Les données des professionnels de santé sont destinées aux administrateurs de l’application, qui sont les utilisateurs du logiciel EHOP.

Ces données intègrent les données d’identification dans l’entrepôt et les données d’identification des utilisateurs de l’entrepôt.

Concernant les projets de recherche ultérieurs, les chercheurs et membres des équipes des chercheurs (biostatisticiens, ARC de monitoring, data managers…) n’appartenant pas à l’équipe de soins auront accès aux données indirectement identifiantes de l’entrepôt, dans la limite des données strictement nécessaires et pertinentes au regard de leurs fonctions.

Seul le personnel habilité du CHU de Nantes, regroupé dans une cellule dédiée, pourra accéder à l’entrepôt, dans les limites de l’exercice des missions qui lui sont confiées.

La Commission prend acte que seules des données codées ou anonymisées pourront faire l’objet de transfert hors de l’UE.

La Commission considère que les catégories de destinataire n’appellent pas d’observation.

Sur l’information et les modalités d’exercice des droits

S’agissant des patients :

Les personnes admises au CHU de Nantes postérieurement à la présente autorisation seront informées du traitement de données les concernant réalisés dans le cadre de la constitution de l’entrepôt, au moyen d’une note d’information remise en main propre lors de leur admission. Les personnes seront également informées par le biais d’un livret d’accueil lors de leur hospitalisation et par voie d’affichage dans les locaux des établissements.

Les personnes admises préalablement à la présente autorisation seront informées de la constitution de l’entrepôt et des études menées à partir des données de l’entrepôt par le biais de campagnes d’information (réseaux sociaux, médias régionaux, communiqué de presse), des manifestations publiques au sein du CHU de Nantes et des affichages au sein de l’établissement qui renverront au site internet du CHU de Nantes.

Le responsable de traitement envisage la publication d’une information sur son site internet afin d’annoncer la constitution de l’entrepôt et précisant que tout patient pris en charge par le CHU de Nantes, comprenant également les patients pris en charge antérieurement, peut s’opposer à l’utilisation de ses données dans l’entrepôt, ainsi qu’à des fins de recherche ultérieur. La note précisera que les patients ont la possibilité de s’opposer à la réutilisation de leurs données à des fins de recherche. L’existence et les modalités d’exercice des droits des personnes seront également détaillées.

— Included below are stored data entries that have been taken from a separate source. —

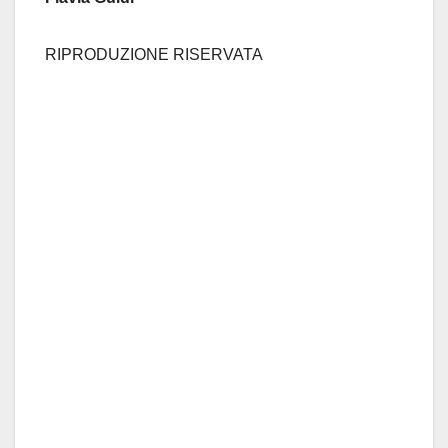
RIPRODUZIONE RISERVATA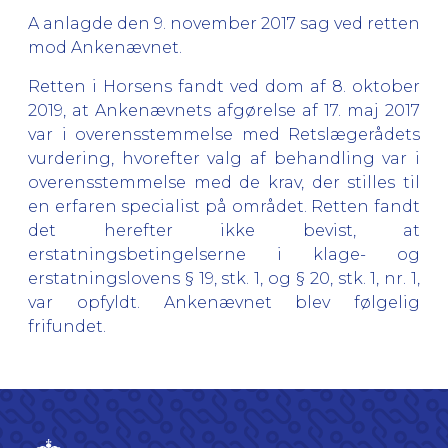
A anlagde den 9. november 2017 sag ved retten
mod Ankenævnet.
Retten i Horsens fandt ved dom af 8. oktober
2019, at Ankenævnets afgørelse af 17. maj 2017
var i overensstemmelse med Retslægerådets
vurdering, hvorefter valg af behandling var i
overensstemmelse med de krav, der stilles til
en erfaren specialist på området. Retten fandt
det herefter ikke bevist, at
erstatningsbetingelserne i klage- og
erstatningslovens § 19, stk. 1, og § 20, stk. 1, nr. 1,
var opfyldt. Ankenævnet blev følgelig
frifundet.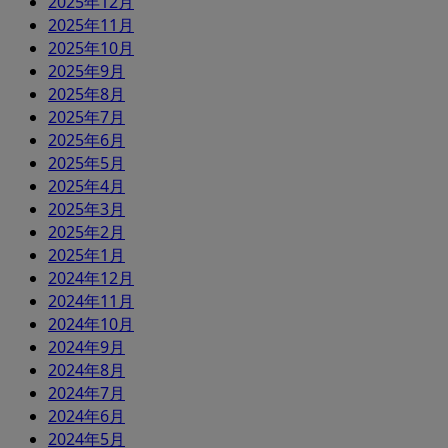
2025年12月
2025年11月
2025年10月
2025年9月
2025年8月
2025年7月
2025年6月
2025年5月
2025年4月
2025年3月
2025年2月
2025年1月
2024年12月
2024年11月
2024年10月
2024年9月
2024年8月
2024年7月
2024年6月
2024年5月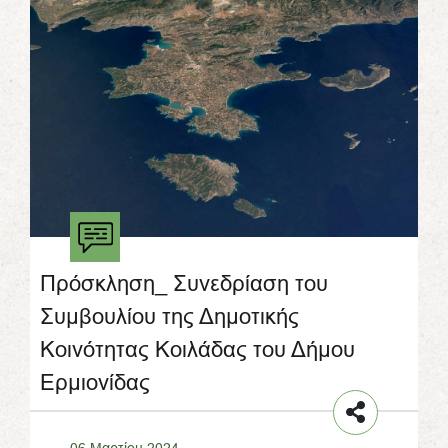
Πρόσκληση_ Συνεδρίαση του
Συμβουλίου της Δημοτικής
Κοινότητας Κοιλάδας του Δήμου
Ερμιονίδας
06 Μαρτίου 2024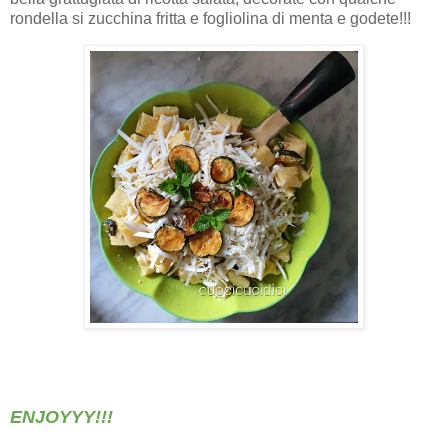
rondella si zucchina fritta e fogliolina di menta e godete!!!
ENJOYYY!!!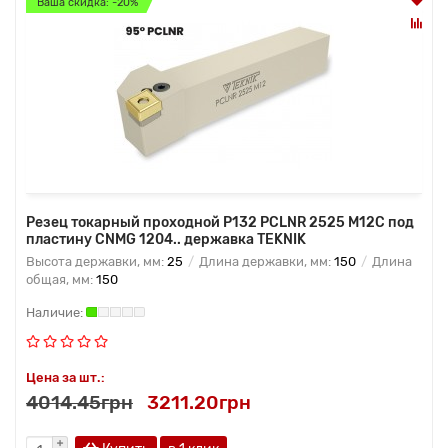
Ваша скидка: -20%
Резец токарный проходной P132 PCLNR 2525 M12C под
пластину CNMG 1204.. державка TEKNIK
Высота державки, мм:
25
Длина державки, мм:
150
Длина
общая, мм:
150
Цена за шт.:
4014.45грн
3211.20грн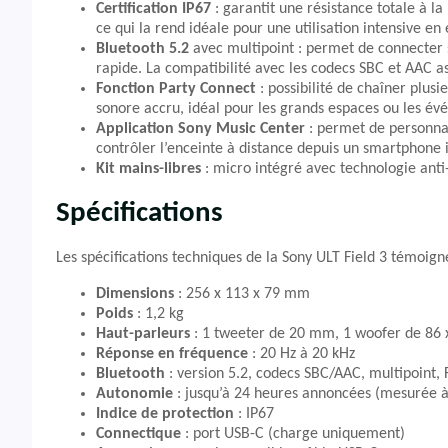
Certification IP67
: garantit une résistance totale à la
ce qui la rend idéale pour une utilisation intensive en 
Bluetooth 5.2
avec multipoint : permet de connecter 
rapide. La compatibilité avec les codecs SBC et AAC a
Fonction Party Connect
: possibilité de chaîner plus
sonore accru, idéal pour les grands espaces ou les é
Application Sony Music Center
: permet de personnali
contrôler l’enceinte à distance depuis un smartphone 
Kit mains-libres
: micro intégré avec technologie ant
Spécifications
Les spécifications techniques de la Sony ULT Field 3 témoign
Dimensions
: 256 x 113 x 79 mm
Poids
: 1,2 kg
Haut-parleurs
: 1 tweeter de 20 mm, 1 woofer de 86 x
Réponse en fréquence
: 20 Hz à 20 kHz
Bluetooth
: version 5.2, codecs SBC/AAC, multipoint, 
Autonomie
: jusqu’à 24 heures annoncées (mesurée à
Indice de protection
: IP67
Connectique
: port USB-C (charge uniquement)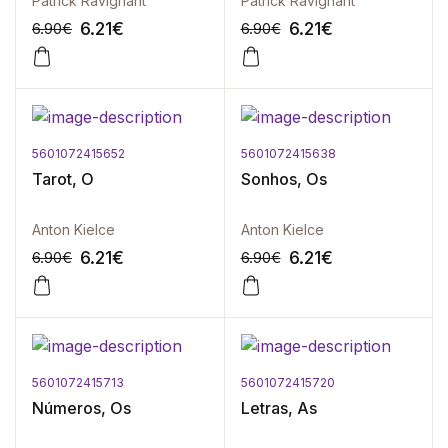
Patrick Ravignant
Patrick Ravignant
6.21
€
6.21
€
6.90
€
6.90
€
5601072415652
5601072415638
-10%
-10%
Tarot, O
Sonhos, Os
Anton Kielce
Anton Kielce
6.21
€
6.21
€
6.90
€
6.90
€
5601072415713
5601072415720
-10%
-10%
Números, Os
Letras, As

La Commission demande que les supports d’information soient complétés afin de contenir l’ensemble des mentions prévues par les articles 13 et 14 du RGPD.

La Commission relève par ailleurs que les patients sont informés de l’éventualité de l’utilisation des données à des fins de recherche dans le domaine de la santé. Elle rappelle que cette information générale ne peut se substituer à l’information individuelle prévue par les dispositions de l’article 58 de la loi Informatique et Libertés et qui devra être réalisée pour chaque traitement de données réalisé à partir des données de l’entrepôt, en application des dispositions du chapitre IX de la loi informatique et libertés .

Les droits des personnes concernées, dont l’existence est rappelée dans les documents d’information, s’exerceront auprès du directeur de l’établissement ou du groupe hospitalier, ou en adressant un courriel à une adresse spécifique mentionnée sur les documents d’information.

Concernant les modalités d’exercice du droit d’opposition, la Commission relève que le support d’information mentionne que les personnes peuvent s’opposer à l’utilisation des données les concernant pour la recherche, quel que soit le motif de l’opposition.

Dans la mesure où l’article 57 de la loi Informatique et Libertés prévoit une faculté de s’opposer au traitement des données à caractère personnel sans motif, la Commission demande que la note d’information soit clarifiée afin de ne pas laisser supposer qu’un motif d’opposition à l’utilisation des données dans le cadre des recherches devrait être fourni.

S’agissant des professionnels de santé :

L’information leur sera délivrée dans l’application utilisée pour collecter les données et par une mention visible dans l’interface de l’utilisateur lors de chaque export de données.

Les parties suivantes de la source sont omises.